For almost as long as we can remember, games have been turning every day, boring chores into a fun way to spend your time. Whether it's Animal Crossing's insatiable love of weeding, clothes shopping in pretty much every role-playing game ever or Harvest Moon's farming, almost everything is better in game form. We say almost everything, as in My Life on a Farm 3D, nothing is more fun than in real life. In fact, very little is any fun at all.

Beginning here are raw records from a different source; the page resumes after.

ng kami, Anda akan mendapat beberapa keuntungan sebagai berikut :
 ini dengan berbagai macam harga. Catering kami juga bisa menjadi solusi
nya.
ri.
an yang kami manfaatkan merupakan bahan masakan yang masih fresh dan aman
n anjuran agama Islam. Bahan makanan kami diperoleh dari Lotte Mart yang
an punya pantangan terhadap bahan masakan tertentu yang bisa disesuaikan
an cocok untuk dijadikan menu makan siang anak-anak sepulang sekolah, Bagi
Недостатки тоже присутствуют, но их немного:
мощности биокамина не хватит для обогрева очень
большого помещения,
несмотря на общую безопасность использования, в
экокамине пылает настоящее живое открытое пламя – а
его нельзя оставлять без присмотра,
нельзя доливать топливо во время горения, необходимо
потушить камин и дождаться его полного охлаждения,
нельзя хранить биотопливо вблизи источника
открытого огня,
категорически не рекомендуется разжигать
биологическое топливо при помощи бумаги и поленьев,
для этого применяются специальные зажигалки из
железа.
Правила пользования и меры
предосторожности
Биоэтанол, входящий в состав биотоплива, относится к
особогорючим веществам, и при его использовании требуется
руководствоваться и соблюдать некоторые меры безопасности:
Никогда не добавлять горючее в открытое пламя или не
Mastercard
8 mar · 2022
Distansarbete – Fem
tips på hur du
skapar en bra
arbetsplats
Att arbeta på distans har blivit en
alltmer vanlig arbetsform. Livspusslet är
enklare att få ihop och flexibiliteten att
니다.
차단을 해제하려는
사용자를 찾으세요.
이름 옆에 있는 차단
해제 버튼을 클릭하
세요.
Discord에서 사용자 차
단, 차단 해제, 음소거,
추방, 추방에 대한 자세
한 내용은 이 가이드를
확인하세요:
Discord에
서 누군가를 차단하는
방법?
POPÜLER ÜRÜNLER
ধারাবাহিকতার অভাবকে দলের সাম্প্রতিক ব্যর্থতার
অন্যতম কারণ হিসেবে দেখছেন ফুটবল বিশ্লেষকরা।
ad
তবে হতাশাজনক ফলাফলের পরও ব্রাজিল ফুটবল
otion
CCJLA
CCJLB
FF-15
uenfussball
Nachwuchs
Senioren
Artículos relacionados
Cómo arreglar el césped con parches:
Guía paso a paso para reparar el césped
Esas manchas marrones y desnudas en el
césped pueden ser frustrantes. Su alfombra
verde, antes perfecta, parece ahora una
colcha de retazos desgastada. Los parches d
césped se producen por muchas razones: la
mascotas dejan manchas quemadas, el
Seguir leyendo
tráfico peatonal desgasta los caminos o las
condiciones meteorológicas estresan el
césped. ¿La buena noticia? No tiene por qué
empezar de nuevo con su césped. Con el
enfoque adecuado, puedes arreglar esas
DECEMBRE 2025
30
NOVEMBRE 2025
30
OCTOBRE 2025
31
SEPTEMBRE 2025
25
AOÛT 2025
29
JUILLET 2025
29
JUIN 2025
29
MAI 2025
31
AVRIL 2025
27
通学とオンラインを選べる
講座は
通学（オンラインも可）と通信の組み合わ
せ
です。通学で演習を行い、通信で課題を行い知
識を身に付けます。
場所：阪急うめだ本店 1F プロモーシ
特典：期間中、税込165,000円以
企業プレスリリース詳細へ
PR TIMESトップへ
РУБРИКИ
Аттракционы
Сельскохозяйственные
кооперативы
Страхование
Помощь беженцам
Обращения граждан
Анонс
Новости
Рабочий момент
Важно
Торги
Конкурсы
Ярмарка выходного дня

As you can probably tell from the title, My Life On A Farm 3D is all about running a farm - harvesting crops, tending to animals, driving tractors - that sort of thing. Much like Harvest Moon, you've moved out of the city and into an old farm, planning to make a living off the land instead. But sadly, that's where the comparison with our beloved farming/flirting hybrid ends, because My Life On A Farm 3D isn't all it's cracked up to be.

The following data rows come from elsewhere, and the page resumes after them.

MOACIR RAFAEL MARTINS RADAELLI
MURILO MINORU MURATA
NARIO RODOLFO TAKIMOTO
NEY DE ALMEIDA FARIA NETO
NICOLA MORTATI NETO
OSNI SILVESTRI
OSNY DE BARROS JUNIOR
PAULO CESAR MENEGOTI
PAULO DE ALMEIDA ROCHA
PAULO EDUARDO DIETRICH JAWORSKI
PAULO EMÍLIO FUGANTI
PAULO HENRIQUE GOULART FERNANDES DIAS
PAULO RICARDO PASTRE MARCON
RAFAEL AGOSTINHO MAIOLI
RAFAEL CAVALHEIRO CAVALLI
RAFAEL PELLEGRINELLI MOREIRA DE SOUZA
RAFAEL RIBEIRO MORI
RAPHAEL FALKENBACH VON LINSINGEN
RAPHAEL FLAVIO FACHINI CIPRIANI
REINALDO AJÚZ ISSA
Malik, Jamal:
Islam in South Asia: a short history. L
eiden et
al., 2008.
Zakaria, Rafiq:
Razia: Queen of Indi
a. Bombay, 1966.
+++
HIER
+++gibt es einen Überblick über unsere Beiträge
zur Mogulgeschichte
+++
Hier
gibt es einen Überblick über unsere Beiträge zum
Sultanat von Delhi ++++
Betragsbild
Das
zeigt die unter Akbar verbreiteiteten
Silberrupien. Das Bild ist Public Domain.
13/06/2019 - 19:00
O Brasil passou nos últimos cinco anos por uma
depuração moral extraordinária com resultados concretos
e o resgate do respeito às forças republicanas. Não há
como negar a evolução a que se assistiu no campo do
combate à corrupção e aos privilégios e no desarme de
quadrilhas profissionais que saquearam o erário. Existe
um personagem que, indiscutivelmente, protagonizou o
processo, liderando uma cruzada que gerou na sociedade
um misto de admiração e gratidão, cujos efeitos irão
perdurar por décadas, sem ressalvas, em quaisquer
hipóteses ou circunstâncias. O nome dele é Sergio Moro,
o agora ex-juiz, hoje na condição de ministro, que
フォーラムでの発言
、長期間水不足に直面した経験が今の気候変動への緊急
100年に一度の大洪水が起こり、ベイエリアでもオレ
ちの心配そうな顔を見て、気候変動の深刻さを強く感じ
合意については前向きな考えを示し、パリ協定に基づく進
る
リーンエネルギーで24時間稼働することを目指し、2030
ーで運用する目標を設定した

While you might expect the bread and butter of a farming game like this to be, you know, farming - spending the majority of your time out on the field, toiling over some turnips, that sort of thing - you'd be wrong. Harvesting fruit and vegetables here is nothing more than a tap-fest, and doesn't actually involve all that much farming, as the relevant crops, bushes and trees simply exist on your farm without needing to be sown, tended to or even watered. For example, as you scroll around your farm, you'll notice trees with honeycombs dangling from them, which you simply need to tap to harvest. Assuming they're ready to harvest, of course - because, in it's infinite wisdom, My Life On A Farm 3D shows the same honeycomb dangling from the tree whether it's ready to be picked or not. Showing at least an 'in progress' form of the item, or even simply not showing it at all until it was ready would have been much less frustrating and random - but hey, why make things simple?
Certain crops that can't be foraged need to be harvested with your tractor, via a rather dull mini-game in which you steer a tractor through a field and run over the crops to harvest them. Stuck driving around a pre-set course in the field - a field which is largely empty - bumping off the "walls" as you go, thanks to some rather awkward Touch Screen controls, this is about as much fun as the game gets. In fact, it's so much fun, the developers have actually had to limit tractor-related activities to once a day. Any more, and it'd probably melt your brain with excitement.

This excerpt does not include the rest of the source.